At work (office building) men's and women's toilets are designed exactly the same. Seven cubicles in a row, fully concealed from ceiling to floor, each cubicle lockable, if the lock is broken or the toilet is broken then the cubicle is locked from the outside and an 'out of order' sign is put on that singular door so nobody can get in until someone comes in to repair whatever the issue is and fixes it. Both designed exactly the same, no urinals in the men's.

But the cleaners that work there always operate that the male cleaners always clean the women's toilets and the female cleaners always clean the men's toilets several times a day, every day. Nothing dodgy or untoward has ever happened in the many years I've worked there AFAIK but I've always thought this odd. I mentioned it to colleagues over the years and they just didn't seem to think of it as odd. Is it normal? I'm not looking to complain or go to the managers or anything because we are of an office that has been working there for many years, as have the cleaners, without any issue, and we all get on but it just seems like an odd set up to me. Is this a normal practice? Does it happen in anybody else's workplace and is there a specific reason?

OP posts:
JuniperBeer · 09/12/2019 03:24

Have you asked the cleaners? In conversation, not necessarily confrontation? Maybe they have set areas to do.
I couldn’t get worked up about this- it’s quite usual to have mixed sex cleaners cleaning public areas.
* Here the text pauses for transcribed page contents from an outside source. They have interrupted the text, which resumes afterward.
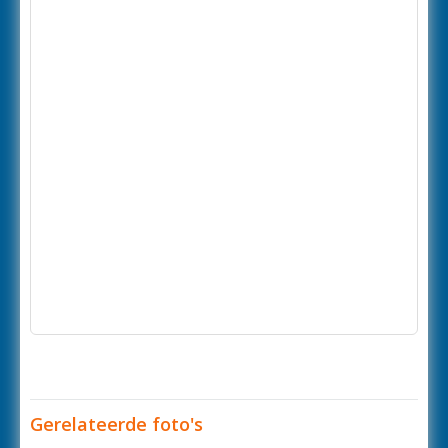
Gerelateerde foto's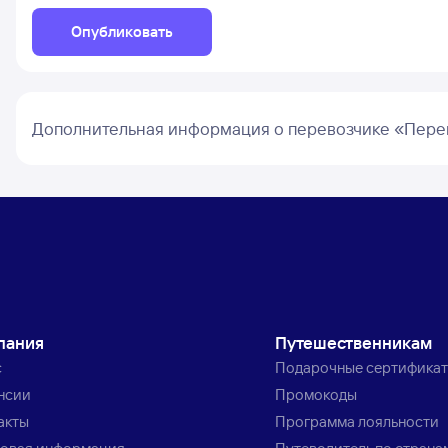
Опубликовать
Дополнительная информация о перевозчике «Пере
пания
Путешественникам
с
Подарочные сертифика
нсии
Промокоды
акты
Программа лояльности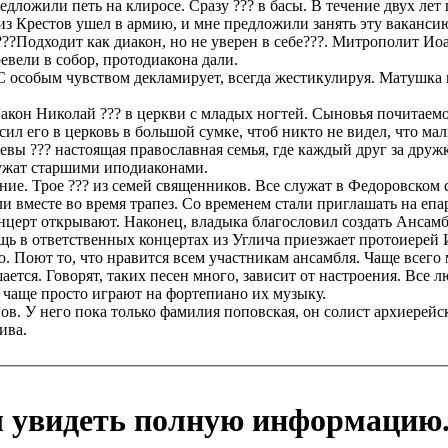
дложили петь на клиросе. Сразу ??? в басы. В течение двух лет п
н из Крестов ушел в армию, и мне предложили занять эту вакан
???Подходит как диакон, но не уверен в себе???. Митрополит Иоан
евели в собор, протодиакона дали.
 особым чувством декламирует, всегда жестикулируя. Матушка п
акон Николай ??? в церкви с младых ногтей. Сыновья почитаемо
сил его в церковь в большой сумке, чтоб никто не видел, что м
 ??? настоящая православная семья, где каждый друг за дружк
служат старшими иподиаконами.
ние. Трое ??? из семей священников. Все служат в Федоровском 
ели вместе во время трапез. Со временем стали приглашать на е
нцерт открывают. Наконец, владыка благословил создать Ансамб
ощь в ответственных концертах из Углича приезжает протоиерей 
ю. Поют то, что нравится всем участникам ансамбля. Чаще всего
тся. Говорят, таких песен много, зависит от настроения. Все л
о чаще просто играют на фортепиано их музыку.
ов. У него пока только фамилия поповская, он солист архиерейс
ива.
ы увидеть полную информацию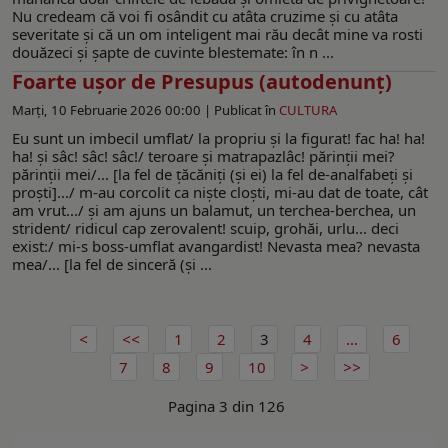
Nu credeam că voi fi osândit cu atâta cruzime şi cu atâta
severitate şi că un om inteligent mai rău decât mine va rosti
douăzeci şi şapte de cuvinte blestemate: în n ...
Foarte uşor de Presupus (autodenunţ)
Marți, 10 Februarie 2026 00:00 |
Publicat în
CULTURA
Eu sunt un imbecil umflat/ la propriu şi la figurat! fac ha! ha!
ha! şi sâc! sâc! sâc!/ teroare şi matrapazlâc! părinţii mei?
părinţii mei/... [la fel de ţăcăniţi (şi ei) la fel de-analfabeţi şi
proşti].../ m-au corcolit ca nişte cloşti, mi-au dat de toate, cât
am vrut.../ şi am ajuns un balamut, un terchea-berchea, un
strident/ ridicul cap zerovalent! scuip, grohăi, urlu... deci
exist:/ mi-s boss-umflat avangardist! Nevasta mea? nevasta
mea/... [la fel de sinceră (şi ...
1
2
3
4
...
6
7
8
9
10
Pagina 3 din 126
TheNameGames · 09/12/2019 03:33

@JuniperBeer
Have you asked the cleaners? In conversation, not necessarily confrontation? Maybe they have set areas to do.
I couldn’t get worked up about this- it’s quite usual to have mixed sex cleaners cleaning public areas.

I have. We sometimes have breaks and lunch at the same times and sit and talk together sometimes and I have asked but they don't have an answer and don't see it as an issue which is why I'm not (and wasn't planning to anyway) mention it to anyone 'higher up'. But I just found it a bit strange that there are two male and two female cleaners but they always, not mixing it up, clean the opposite sexes toilets, daily. I just wondered if there's a reason and if it happened anywhere else. Just curious more than anything else and wondered if there was a reason for it more than anything.

OP posts:
manorroee · 09/12/2019 03:43

Tried to Google this. Someone mentioned the same thing about shopping centre toilets. But still none the wiser.
One thing I did come across was it meant that the cleaners couldn't attack the males but then that would only apply if the female toilets were cleaned by females also.

BlueGingerale · 09/12/2019 03:44

That is really really weird and a bit icky.

ForalltheSaints · 09/12/2019 09:02

The lack of urinals not unusual, the male cleaners yes.